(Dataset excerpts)
|---|

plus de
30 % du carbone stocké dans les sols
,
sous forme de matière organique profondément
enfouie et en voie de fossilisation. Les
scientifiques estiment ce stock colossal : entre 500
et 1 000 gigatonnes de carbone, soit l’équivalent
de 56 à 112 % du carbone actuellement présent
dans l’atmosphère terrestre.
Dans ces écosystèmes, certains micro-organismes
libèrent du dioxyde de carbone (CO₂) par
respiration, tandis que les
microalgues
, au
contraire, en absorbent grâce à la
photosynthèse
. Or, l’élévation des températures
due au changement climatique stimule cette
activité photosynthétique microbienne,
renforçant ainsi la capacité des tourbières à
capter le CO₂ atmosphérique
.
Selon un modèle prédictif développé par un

|---|

▶ [ACTIVITY] The answer must be the line containing "due au changement climatique stimule cette" and every line after it through the end of the records, repeated exactly.

▶ [TASK SOLUTION]
due au changement climatique stimule cette
activité photosynthétique microbienne,
renforçant ainsi la capacité des tourbières à
capter le CO₂ atmosphérique
.
Selon un modèle prédictif développé par un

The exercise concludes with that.